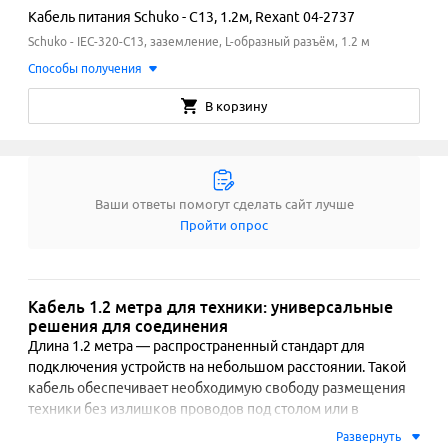
Кабель питания Schuko - C13, 1.2м, Rexant 04-2737
Schuko - IEC-320-C13, заземление, L-образный разъём, 1.2 м
Способы получения
В корзину
Ваши ответы помогут сделать сайт лучше
Пройти опрос
Кабель 1.2 метра для техники: универсальные
решения для соединения
Длина 1.2 метра — распространенный стандарт для 
подключения устройств на небольшом расстоянии. Такой 
кабель обеспечивает необходимую свободу размещения 
техники без излишков проводов под столом или в 
медиасистеме. Модели в этой категории представлены с 
Развернуть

########

• [INSTRUCTIONS TO FOLLOW]:
When repeating the material above, keep every line exact and drop all pictures.

• [OUTPUT FOR THIS EXERCISE]:
Кабель питания Schuko - C13, 1.2м, Rexant 04-2737
Schuko - IEC-320-C13, заземление, L-образный разъём, 1.2 м
Способы получения
В корзину
Ваши ответы помогут сделать сайт лучше
Пройти опрос
Кабель 1.2 метра для техники: универсальные
решения для соединения
Длина 1.2 метра — распространенный стандарт для 
подключения устройств на небольшом расстоянии. Такой 
кабель обеспечивает необходимую свободу размещения 
техники без излишков проводов под столом или в 
медиасистеме. Модели в этой категории представлены с 
Развернуть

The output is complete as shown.